Disclaimer: My experience is NEC (US) Industrial - and my response is limited to that area.
budhiman -
As you can see from the responses, a bit more context will help.
Is your application utility? If so I agree, 125% is ridiculously low. Utilities like to set the OCP just short of self-sustaining incandescence. But, not my area.
However, if the application is on the customer side of the service point, then the electrons behave differently.
As dpc mentioned, NEC, Article 450 applies.
Generally speaking there are two flavors of transformer feeders, and about a million sub-categories. I'm going top stick with the two for this post.

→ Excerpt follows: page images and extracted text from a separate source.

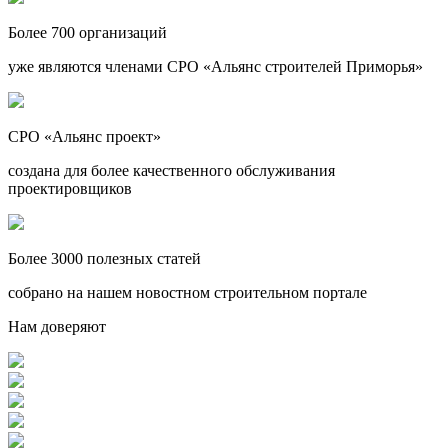
Более 700 организаций
уже являются членами СРО «Альянс строителей Приморья»
СРО «Альянс проект»
создана для более качественного обслуживания
проектировщиков
Более 3000 полезных статей
собрано на нашем новостном строительном портале
Нам доверяют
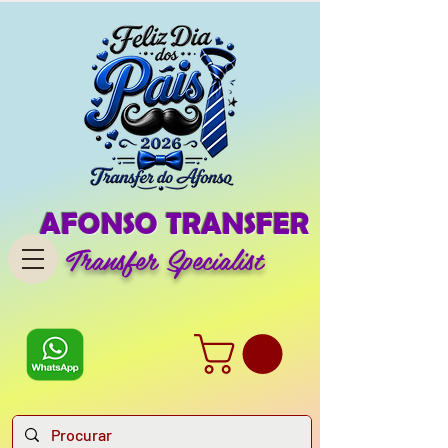
AFONSO TRANSFER
Transfer Specialist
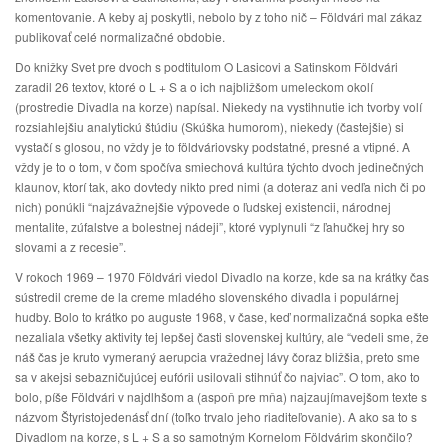
komentovanie. A keby aj poskytli, nebolo by z toho nič – Földvári mal zákaz
publikovať celé normalizačné obdobie.
Do knižky Svet pre dvoch s podtitulom O Lasicovi a Satinskom Földvári
zaradil 26 textov, ktoré o L + S a o ich najbližšom umeleckom okolí
(prostredie Divadla na korze) napísal. Niekedy na vystihnutie ich tvorby volí
rozsiahlejšiu analytickú štúdiu (Skúška humorom), niekedy (častejšie) si
vystačí s glosou, no vždy je to földváriovsky podstatné, presné a vtipné. A
vždy je to o tom, v čom spočíva smiechová kultúra týchto dvoch jedinečných
klaunov, ktorí tak, ako dovtedy nikto pred nimi (a doteraz ani vedľa nich či po
nich) ponúkli “najzávažnejšie výpovede o ľudskej existencii, národnej
mentalite, zúfalstve a bolestnej nádeji”, ktoré vyplynuli “z ľahučkej hry so
slovami a z recesie”.
V rokoch 1969 – 1970 Földvári viedol Divadlo na korze, kde sa na krátky čas
sústredil creme de la creme mladého slovenského divadla i populárnej
hudby. Bolo to krátko po auguste 1968, v čase, keď normalizačná sopka ešte
nezaliala všetky aktivity tej lepšej časti slovenskej kultúry, ale “vedeli sme, že
náš čas je kruto vymeraný aerupcia vražednej lávy čoraz bližšia, preto sme
sa v akejsi sebazničujúcej eufórii usilovali stihnúť čo najviac”. O tom, ako to
bolo, píše Földvári v najdlhšom a (aspoň pre mňa) najzaujímavejšom texte s
názvom Štyristojedenásť dní (toľko trvalo jeho riaditeľovanie). A ako sa to s
Divadlom na korze, s L + S a so samotným Kornelom Földvárim skončilo?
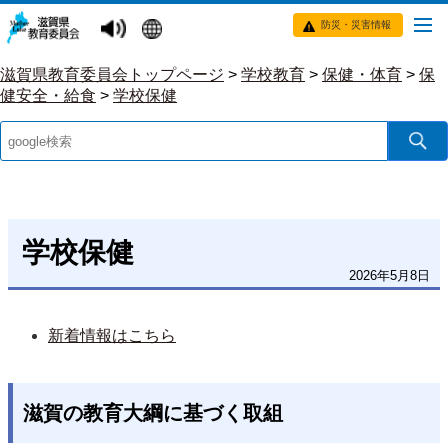
防災・災害情報
滋賀県教育委員会トップページ
>
学校教育
>
保健・体育
>
保
健安全・給食
>
学校保健
学校保健
2026年5月8日
新着情報はこちら
滋賀の教育大綱に基づく取組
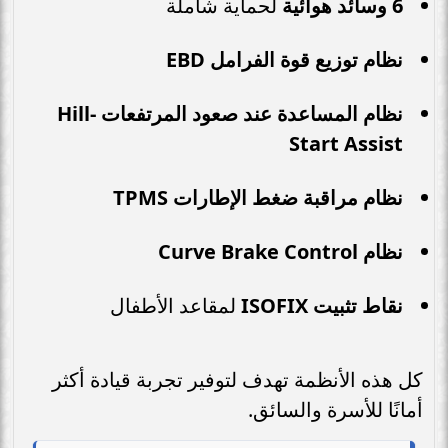
6 وسائد هوائية
لحماية شاملة
نظام توزيع قوة الفرامل EBD
نظام المساعدة عند صعود المرتفعات Hill-
Start Assist
نظام مراقبة ضغط الإطارات TPMS
نظام Curve Brake Control
نقاط تثبيت ISOFIX
لمقاعد الأطفال
كل هذه الأنظمة تهدف لتوفير تجربة قيادة أكثر
أمانًا للأسرة والسائق.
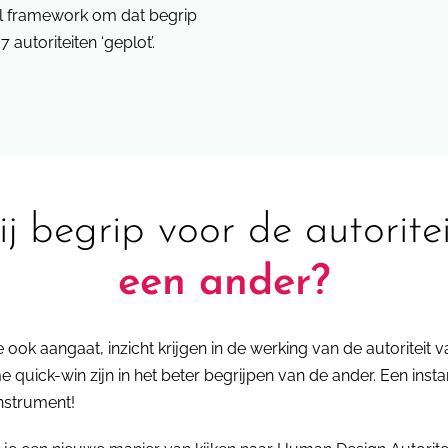
pel framework om dat begrip
autoriteiten ‘geplot’.
ij begrip voor de autorite
een ander?
e ook aangaat, inzicht krijgen in de werking van de autoriteit 
quick-win zijn in het beter begrijpen van de ander. Een instan
nstrument!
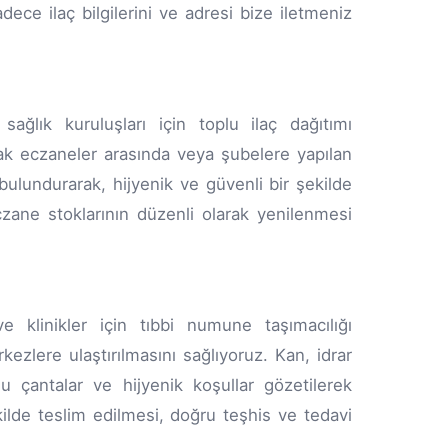
adece ilaç bilgilerini ve adresi bize iletmeniz
ağlık kuruluşları için toplu ilaç dağıtımı
arak eczaneler arasında veya şubelere yapılan
bulundurarak, hijyenik ve güvenli bir şekilde
czane stoklarının düzenli olarak yenilenmesi
 klinikler için tıbbi numune taşımacılığı
rkezlere ulaştırılmasını sağlıyoruz. Kan, idrar
u çantalar ve hijyenik koşullar gözetilerek
lde teslim edilmesi, doğru teşhis ve tedavi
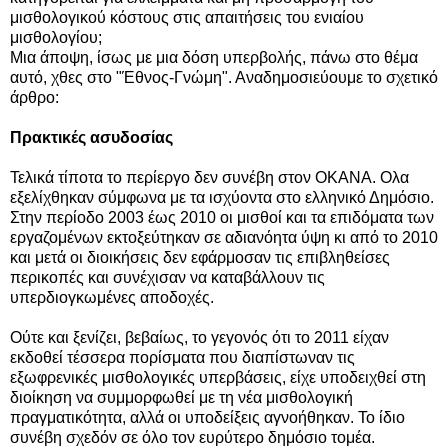
μισθολογικού κόστους στις απαιτήσεις του ενιαίου
μισθολογίου;
Μια άποψη, ίσως με μια δόση υπερβολής, πάνω στο θέμα
αυτό, χθες στο "Έθνος-Γνώμη". Αναδημοσιεύουμε το σχετικό
άρθρο:
Πρακτικές ασυδοσίας
Τελικά τίποτα το περίεργο δεν συνέβη στον ΟΚΑΝΑ. Oλα
εξελίχθηκαν σύμφωνα με τα ισχύοντα στο ελληνικό Δημόσιο.
Στην περίοδο 2003 έως 2010 οι μισθοί και τα επιδόματα των
εργαζομένων εκτοξεύτηκαν σε αδιανόητα ύψη κι από το 2010
και μετά οι διοικήσεις δεν εφάρμοσαν τις επιβληθείσες
περικοπές και συνέχισαν να καταβάλλουν τις
υπερδιογκωμένες αποδοχές.
Ούτε και ξενίζει, βεβαίως, το γεγονός ότι το 2011 είχαν
εκδοθεί τέσσερα πορίσματα που διαπίστωναν τις
εξωφρενικές μισθολογικές υπερβάσεις, είχε υποδειχθεί στη
διοίκηση να συμμορφωθεί με τη νέα μισθολογική
πραγματικότητα, αλλά οι υποδείξεις αγνοήθηκαν. Το ίδιο
συνέβη σχεδόν σε όλο τον ευρύτερο δημόσιο τομέα.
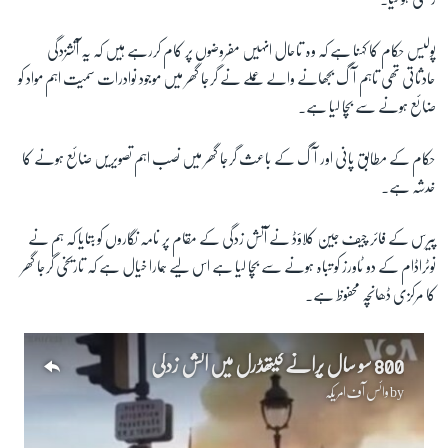
پولیس حکام کا کہنا ہے کہ وہ تاحال انہیں مفروضوں پر کام کررہے ہیں کہ یہ آتشزدگی
زبان
حادثاتی تھی تاہم آگ بجھانے والے عملے نے گرجا گھر میں موجود نوادرات سمیت اہم مواد کو
ضائع ہونے سے بچا لیا ہے۔
حکام کے مطابق پانی اور آگ کے باعث گرجا گھر میں نصب اہم تصویریں ضائع ہونے کا
خدشہ ہے۔
پیرس کے فائر چیف جین کلاؤڈ نے آتش زدگی کے مقام پر نامہ نگاروں کو بتایا کہ ہم نے
نوٹراڈام کے دو ٹاورز کو تباہ ہونے سے بچا لیا ہے اس لیے ہمارا خیال ہے کہ تاریخی گرجا گھر
کا مرکزی ڈھانچہ محفوظ ہے۔
800 سو سال پرانے کیتھڈرل میں آتش زدگی
by
وائس آف امریکہ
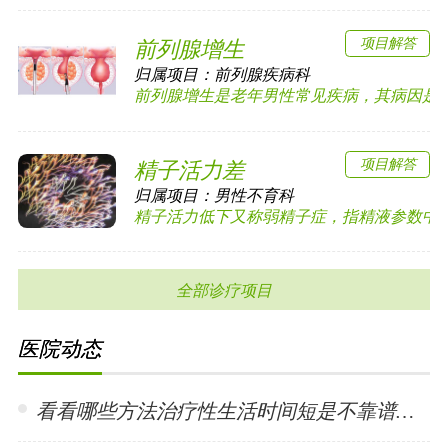
项目解答
前列腺增生
归属项目：
前列腺疾病科
前列腺增生是老年男性常见疾病，其病因是由于
项目解答
精子活力差
归属项目：
男性不育科
精子活力低下又称弱精子症，指精液参数中前向运
全部诊疗项目
医院动态
看看哪些方法治疗性生活时间短是不靠谱的? •「 2024-01-15 」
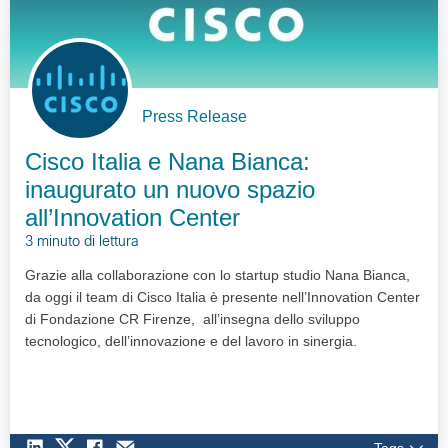
Press Release
Cisco Italia e Nana Bianca:
inaugurato un nuovo spazio
all’Innovation Center
3 minuto di lettura
Grazie alla collaborazione con lo startup studio Nana Bianca,
da oggi il team di Cisco Italia è presente nell’Innovation Center
di Fondazione CR Firenze, all’insegna dello sviluppo
tecnologico, dell’innovazione e del lavoro in sinergia.
Tags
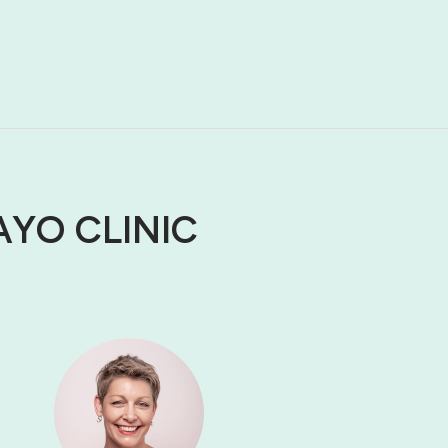
LAYO CLINIC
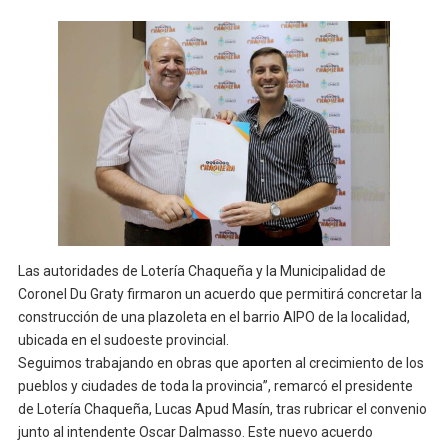
Las autoridades de Lotería Chaqueña y la Municipalidad de
Coronel Du Graty firmaron un acuerdo que permitirá concretar la
construcción de una plazoleta en el barrio AIPO de la localidad,
ubicada en el sudoeste provincial.
Seguimos trabajando en obras que aporten al crecimiento de los
pueblos y ciudades de toda la provincia”, remarcó el presidente
de Lotería Chaqueña, Lucas Apud Masín, tras rubricar el convenio
junto al intendente Oscar Dalmasso. Este nuevo acuerdo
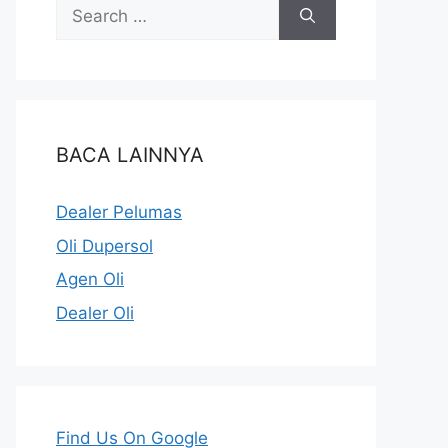
BACA LAINNYA
Dealer Pelumas
Oli Dupersol
Agen Oli
Dealer Oli
Find Us On Google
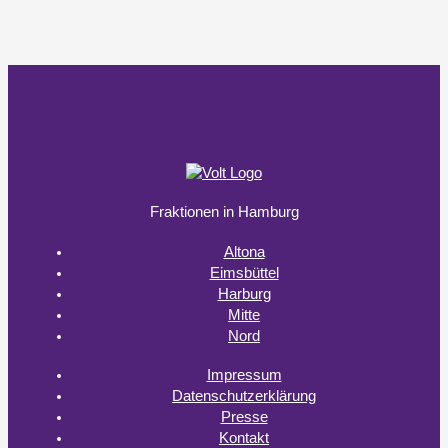
Fraktionen in Hamburg
Altona
Eimsbüttel
Harburg
Mitte
Nord
Impressum
Datenschutzerklärung
Presse
Kontakt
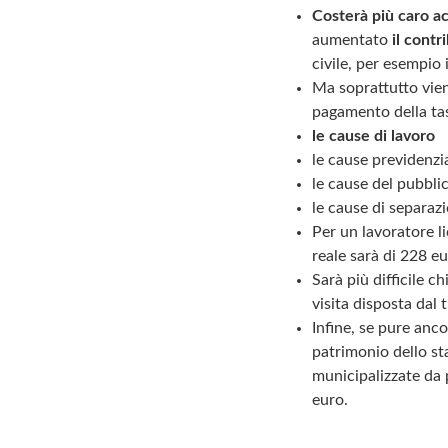
Costerà più caro ac
aumentato
il contr
civile, per esempio
Ma soprattutto vien
pagamento della ta
le cause di lavoro
le cause previdenzia
le cause del pubbli
le cause di separazi
Per un lavoratore li
reale sarà di 228 eu
Sarà più difficile c
visita disposta dal 
Infine, se pure anc
patrimonio dello sta
municipalizzate da p
euro.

1. MV primary/LV secondary (example 13.8KV/480V)
Primary OPC generally set 200% - 300%. NEC limits vary depending on transformer impedance, CB or fuse, and if supervised location.
Secondary OCP generally set at 125%. Again NEC limits vary.
Most important, is to set the primary (and secondary) OCP to trip inside on the transformer damage curve. IEEE C57.109 has some guidance.
2. LV primary/LV secondary (example 480V/208V)
Primary OCP generally set 125% - 250%. And as dpc mentioned, with coordinated thermal overload protection, primary OCP could be as high as 6X FLA.
Secondary OCP set to 125% or none.
My experience is 125% primary will cover inrush. Although reverse fed can be a problem. See
GE XformerWhitepaper2
budhiman said:
Is there a reason to use 125% factor from any standard or it is account for some overload (FA rating if applicable)?